Slight variations on this approach also explain how M&T Bank (MTB -0.72%) has produced Buffett-like returns since 1983, the year its current chairman and CEO Robert Wilmers took the helm. The 82-year-old CEO has always understood the role that efficiency and prudence play in banking, but he took it to the next level by parlaying the advantages gleaned therefrom into an untarnished track record of bargain-basement acquisitions.

Wilmers has exploited every banking and financial crisis of the past three-plus decades to expand M&T Bank's franchise for pennies on the dollar. He bought banks and thrifts during the savings and loan crisis, the Asian and Russian crises of the late 1990s, and most recently during the financial crisis of 2008-2009. His current tally is 23 acquisitions. All of these, insofar as I'm aware, have added to shareholder value as opposed to subtracted from it, as the vast majority of acquisitions tend to do.

Just as importantly, Wilmers' team has embedded M&T Bank's culture into each of its acquisitions. CFO Rene Jones emphasized this point during a recent conversation. "We pair every employee of the acquired bank up with an M&T employee, and often ones that came to the bank through past acquisitions," said Jones. "It's a pay-it-forward type of approach." Thus, just like Wells Fargo and U.S. Bancorp, M&T Bank's extraordinary success doesn't derive from claims of an amorphous and immeasurable culture. It comes, instead, from the tangible manifestations of that culture -- efficiency, prudence, and an opportunistic approach to acquisitions.

I'd be remiss if I didn't mention that JPMorgan Chase (JPM 0.15%) approaches its trade in the same way.
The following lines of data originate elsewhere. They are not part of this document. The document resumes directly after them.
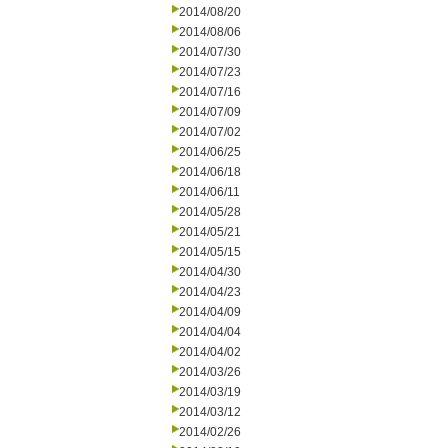
2014/08/20
2014/08/06
2014/07/30
2014/07/23
2014/07/16
2014/07/09
2014/07/02
2014/06/25
2014/06/18
2014/06/11
2014/05/28
2014/05/21
2014/05/15
2014/04/30
2014/04/23
2014/04/09
2014/04/04
2014/04/02
2014/03/26
2014/03/19
2014/03/12
2014/02/26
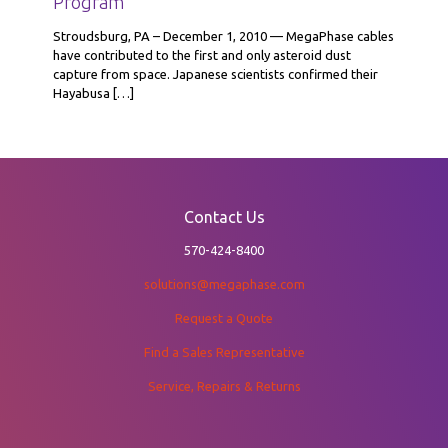
Program
Stroudsburg, PA – December 1, 2010 — MegaPhase cables
have contributed to the first and only asteroid dust
capture from space. Japanese scientists confirmed their
Hayabusa
[…]
Contact Us
570-424-8400
solutions@megaphase.com
Request a Quote
Find a Sales Representative
Service, Repairs & Returns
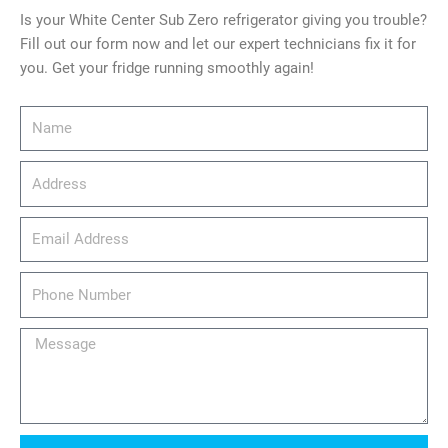
Is your White Center Sub Zero refrigerator giving you trouble?
Fill out our form now and let our expert technicians fix it for
you. Get your fridge running smoothly again!
Name
Address
email_address
Phone
Number
Message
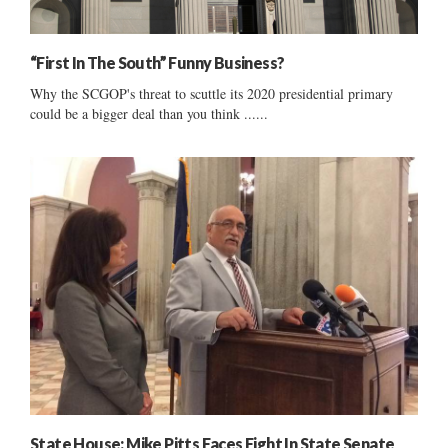
“First In The South” Funny Business?
Why the SCGOP's threat to scuttle its 2020 presidential primary
could be a bigger deal than you think ......
State House: Mike Pitts Faces Fight In State Senate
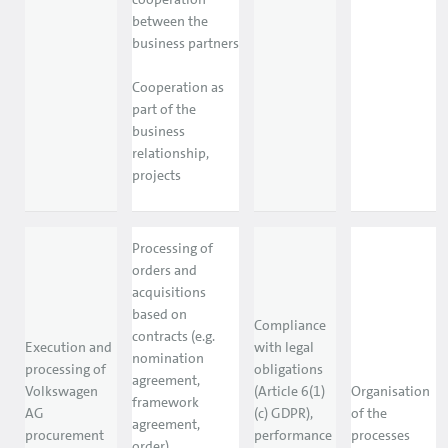
between the
business partners
Cooperation as
part of the
business
relationship,
projects
Processing of
orders and
acquisitions
based on
Compliance
contracts (e.g.
Execution and
with legal
nomination
processing of
obligations
agreement,
Volkswagen
(Article 6(1)
Organisation
framework
AG
(c) GDPR),
of the
agreement,
procurement
performance
processes
order)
It became the biggest bank in America eight years ago on the back of CEO Jamie Dimon's extreme conservatism. He disdains wasteful spending, and obsesses over risk management and a fortress balance sheet. It's the same package of plays that Dimon used to turn Bank One around in the years before JPMorgan Chase acquired the Chicago-based regional bank. And it's this approach that empowered JPMorgan Chase to expand during the financial crisis while so many of its competitors retreated to lick their wounds.

The counterpoints to these examples speak volumes about not only the importance of a prudent culture, but also about the difficulty of eradicating imprudence once it takes hold. Bank of America and Citigroup (C -1.09%) have nearly failed in every major banking crisis dating back to the Great Depression. Most recently, Citigroup almost went under in the 1990s after it lent money to teetering South and Central American countries. Bank of America was on the verge of bankruptcy around the same time thanks to excessive spending, reckless lending, and an inverted yield curve. And of course, Bank of America and Citigroup would have both failed in the latest crisis if the federal government hadn't stepped in with hundreds of billions of dollars' worth of capital and loans.

The point here is that culture can indeed act as a competitive advantage. But that isn't because a bank's CEO pays lip service to the idea in a company's annual shareholder letter. It stems, instead, from the role that culture plays in fostering the tangible and measurable advantages of efficiency and prudence. As JPMorgan Chase's Dimon puts it: "You can say it all you want, but unless you do it, no one gives a damn."